Monday, July 7, 2014

Stay Golden: Gold Leaf Candle Holder

This summer I have made a new best friend and that friend is gold leafing. I'm TOTALLY kicking myself or not getting into this stuff sooner! I'm sure I've expressed this before, but seriously, everything is better with shiny gold. Having never met an old jar or bottle that I didn't want to rehabilitate in some way, gold leafing has turned out to be a game changer! With just some tape and a cheap gold leafing kit, the spaghetti sauce jar is now my new favorite votive holder. 
Materials Needed:
-clean jar
-gold leaf (I used the imatation stuff, but you can also buy 24K as well)
-gold leaf adhesive
-masking tape
-fine point sharpie

Prepare you Design
Step 1: Make a simple stencil for your pattern. My gold cross is 1/2" long and wide, giving me a total design area of  1 1/2" x 1 1/2"

Step 2: Lay you stencil on the jar and trace using a fine point sharpie, gel pen or china pencil.

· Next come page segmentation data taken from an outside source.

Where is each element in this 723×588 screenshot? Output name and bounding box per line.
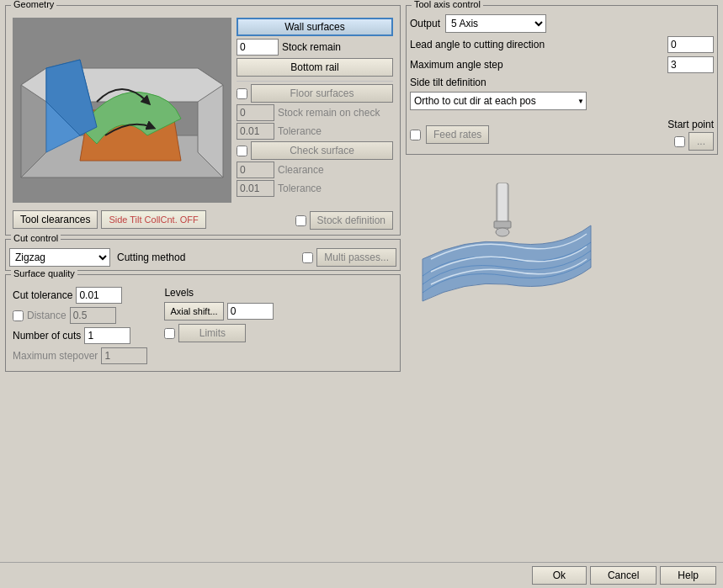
cancel-button[interactable]: Cancel	[590, 566, 657, 585]
geometry-box: Wall surfaces 0 Stock remain Bottom rail	[9, 9, 396, 206]
axial-shift-row: Axial shift...	[164, 302, 273, 320]
distance-checkbox[interactable]	[13, 310, 24, 321]
stock-remain-input[interactable]: 0	[237, 39, 279, 56]
cut-tolerance-row: Cut tolerance	[13, 287, 147, 304]
levels-title: Levels	[164, 287, 273, 299]
bottom-bar: Ok Cancel Help	[0, 562, 723, 588]
floor-section: Floor surfaces Stock remain on check Tol…	[237, 81, 393, 199]
check-tolerance-input[interactable]	[237, 180, 274, 197]
side-tilt-button[interactable]: Side Tilt CollCnt. OFF	[101, 210, 205, 229]
stock-remain-row: 0 Stock remain	[237, 39, 393, 56]
wall-surfaces-button[interactable]: Wall surfaces	[237, 18, 393, 36]
tool-clearances-row: Tool clearances Side Tilt CollCnt. OFF	[13, 210, 206, 229]
bottom-rail-button[interactable]: Bottom rail	[237, 58, 393, 77]
surface-quality-box: Cut tolerance Distance Number of cuts	[9, 278, 396, 368]
stock-def-checkbox[interactable]	[295, 215, 306, 226]
tool-preview-area	[406, 175, 608, 326]
left-panel: Geometry	[5, 5, 401, 557]
floor-surfaces-checkbox[interactable]	[237, 88, 247, 99]
num-cuts-label: Number of cuts	[13, 330, 81, 342]
multi-passes-checkbox[interactable]	[302, 252, 313, 263]
max-angle-input[interactable]	[667, 56, 714, 73]
num-cuts-input[interactable]	[84, 327, 130, 344]
geometry-group: Geometry	[5, 5, 401, 236]
distance-row: Distance	[13, 307, 147, 324]
floor-surfaces-button[interactable]: Floor surfaces	[251, 84, 393, 103]
cutting-method-label: Cutting method	[117, 252, 185, 263]
side-tilt-select-row: Ortho to cut dir at each pos Lead/Lean F…	[410, 92, 714, 110]
lead-angle-row: Lead angle to cutting direction	[410, 36, 714, 53]
output-select-wrapper: 5 Axis 3 Axis 4 Axis	[445, 14, 546, 33]
geometry-right: Wall surfaces 0 Stock remain Bottom rail	[237, 18, 393, 203]
tool-axis-group: Tool axis control Output 5 Axis 3 Axis 4…	[406, 5, 718, 155]
output-row: Output 5 Axis 3 Axis 4 Axis	[410, 14, 714, 33]
clearance-label: Clearance	[278, 164, 324, 176]
lead-angle-label: Lead angle to cutting direction	[410, 39, 545, 50]
stock-def-row: Stock definition	[295, 211, 393, 230]
surface-quality-group: Surface quality Cut tolerance Distance	[5, 274, 401, 372]
svg-rect-11	[494, 221, 511, 228]
floor-tolerance-input[interactable]	[237, 123, 274, 140]
cutting-method-wrapper: Zigzag One way Spiral Morphed spiral	[9, 248, 110, 267]
feed-rates-row: Feed rates	[410, 125, 489, 144]
sq-right: Levels Axial shift... Limits	[164, 287, 273, 364]
floor-surfaces-row: Floor surfaces	[237, 84, 393, 103]
stock-def-button[interactable]: Stock definition	[310, 211, 393, 230]
cut-control-title: Cut control	[11, 233, 61, 243]
side-tilt-select[interactable]: Ortho to cut dir at each pos Lead/Lean F…	[410, 92, 587, 110]
floor-tolerance-label: Tolerance	[278, 125, 322, 137]
limits-button[interactable]: Limits	[178, 324, 246, 342]
cut-control-group: Cut control Zigzag One way Spiral Morphe…	[5, 239, 401, 271]
max-stepover-label: Maximum stepover	[13, 350, 98, 362]
help-button[interactable]: Help	[660, 566, 716, 585]
clearance-row: Clearance	[237, 162, 393, 178]
ok-button[interactable]: Ok	[532, 566, 587, 585]
cutting-method-select[interactable]: Zigzag One way Spiral Morphed spiral	[9, 248, 110, 267]
axial-shift-input[interactable]	[227, 303, 274, 320]
tool-preview-svg	[406, 175, 608, 326]
check-surface-row: Check surface	[237, 141, 393, 160]
limits-checkbox[interactable]	[164, 328, 175, 339]
geometry-3d-svg	[13, 18, 231, 203]
main-container: Geometry	[0, 0, 723, 588]
surface-quality-title: Surface quality	[11, 268, 77, 278]
output-select[interactable]: 5 Axis 3 Axis 4 Axis	[445, 14, 546, 33]
multi-passes-button[interactable]: Multi passes...	[316, 248, 396, 267]
start-point-area: Start point ...	[667, 119, 714, 151]
distance-input[interactable]	[70, 307, 116, 324]
axial-shift-button[interactable]: Axial shift...	[164, 302, 223, 320]
side-tilt-def-row: Side tilt definition	[410, 77, 714, 88]
cut-tolerance-input[interactable]	[76, 287, 122, 304]
geometry-title: Geometry	[11, 0, 56, 9]
floor-stock-label: Stock remain on check	[278, 107, 380, 119]
tool-clearances-button[interactable]: Tool clearances	[13, 210, 98, 229]
output-label: Output	[410, 18, 440, 29]
side-tilt-select-wrapper: Ortho to cut dir at each pos Lead/Lean F…	[410, 92, 587, 110]
check-surface-checkbox[interactable]	[237, 146, 247, 156]
geometry-preview	[13, 18, 231, 203]
check-surface-button[interactable]: Check surface	[251, 141, 393, 160]
feed-rates-button[interactable]: Feed rates	[426, 125, 489, 144]
sq-left: Cut tolerance Distance Number of cuts	[13, 287, 147, 364]
limits-row: Limits	[164, 324, 273, 342]
floor-stock-input[interactable]	[237, 104, 274, 121]
start-point-label: Start point	[667, 119, 714, 130]
max-angle-row: Maximum angle step	[410, 56, 714, 73]
start-point-checkbox[interactable]	[674, 136, 685, 147]
cut-control-inner: Zigzag One way Spiral Morphed spiral Cut…	[9, 248, 396, 267]
floor-stock-row: Stock remain on check	[237, 104, 393, 121]
check-tolerance-label: Tolerance	[278, 183, 322, 194]
side-tilt-def-label: Side tilt definition	[410, 77, 486, 88]
check-tolerance-row: Tolerance	[237, 180, 393, 197]
cut-tolerance-label: Cut tolerance	[13, 289, 72, 301]
right-panel: Tool axis control Output 5 Axis 3 Axis 4…	[406, 5, 718, 557]
start-point-btn[interactable]: ...	[688, 132, 714, 151]
lead-angle-input[interactable]	[667, 36, 714, 53]
feed-rates-checkbox[interactable]	[410, 130, 421, 140]
tool-axis-title: Tool axis control	[412, 0, 483, 9]
clearance-input[interactable]	[237, 162, 274, 178]
max-stepover-input[interactable]	[101, 347, 147, 364]
distance-label: Distance	[27, 310, 66, 321]
num-cuts-row: Number of cuts	[13, 327, 147, 344]
stock-remain-label: Stock remain	[282, 41, 341, 53]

Step 3: Repeat until you have the desired amount of designs drawn on to the jar. It's worth keeping in mind that the more designs you have, the more time you'll need to finish the project. If patience isn't your thing, you may want to go with a less-is-more approach or simply enlarge your stencil a bit.

Step 4: Now that your designs are drawn onto the jar you will need to block off the area around your design with masking tape. Lay the tape around the sides of your designs, just outside of the tracing.
**(It makes it go a little quicker to cut your tape into a number of small pieces in advance so you can just grab them as you go.)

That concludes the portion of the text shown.